Je ne saurais pas dire pourquoi (personne du reste ne me le demande, il n’y a que moi pour me poser ces questions), mais je me sens en ce moment, exactement au moment où j’écris, rasséréné. J’ai moins mal au ventre.

Trois heures. Une petite sieste à l’intérieur, et en route.

Rodez, ze dor.

 

Dictaphone :

Si ça se trouve, Lacamp aura gardé sa DS décapotable.

Je ne transcris plus.

J’ai beau m’interdire tout pessimisme, je dois reconnaître :

et d’une, que je suis un anti-Noé ;

secundo, que dans mon journal je mens beaucoup par omission (il ne fallait pas m’omettre) ;

mais, tertio, qu’il me manque (qu’il me manquera toujours ?) des clés

Gisèle, tais-toi.

 

Comme elle était mignonne Estelle me racontant la réaction de ses élèves de B.T.S. un jour qu’elle leur parlait du Tarn où elle passait régulièrement une partie de ses vacances d’été : « Le Tarn ? Mais y a rien à faire dans le Tarn ! »

L’Aveyron, c’est pareil.

Elle ne leur en voulait pas à ces (gentils) petits cons, un peu sciée quand même  malgré son habitude des B.T.S. utilitaristes, consuméristes, ouistes (mais gentils). Rationalistes, réalistes (croyaient-ils). Elle leur a juste reproché de parler sans connaître.

Qu’aurais-je répondu sa place ? « Ben vous avez raison les gars (les filles surtout, une majorité de filles en Commerce international), les vacances, c’est pas fait pour ne rien faire ! »

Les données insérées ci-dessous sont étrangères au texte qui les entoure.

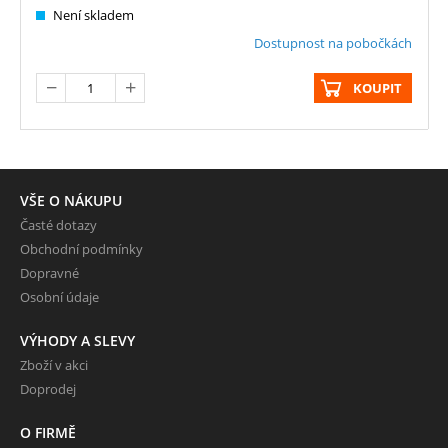
Není skladem
Dostupnost na pobočkách
KOUPIT
VŠE O NÁKUPU
Časté dotazy
Obchodní podmínky
Dopravné
Osobní údaje
VÝHODY A SLEVY
Zboží v akci
Doprodej
O FIRMĚ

J’aurais bien emmené par ici, histoire de les convaincre (on se laisse rouler sur une pente herbeuse après un bon coup de rosé, on tombe tout habillés dans le Viaur, baignade, fraîcheur, on se sèche au soleil sur les rochers, on va se perdre dans les bois sous prétexte de trouver des girolles au mois d’août), quelques-unes de ces jeunes filles post-bac qui posaient aux reines devant mes petites princesses indifférentes.

– Il t’aurait fallu vingt ans de moins.

– Surtout pas ; rien de tel qu’une ambiguïté pour en cacher une autre.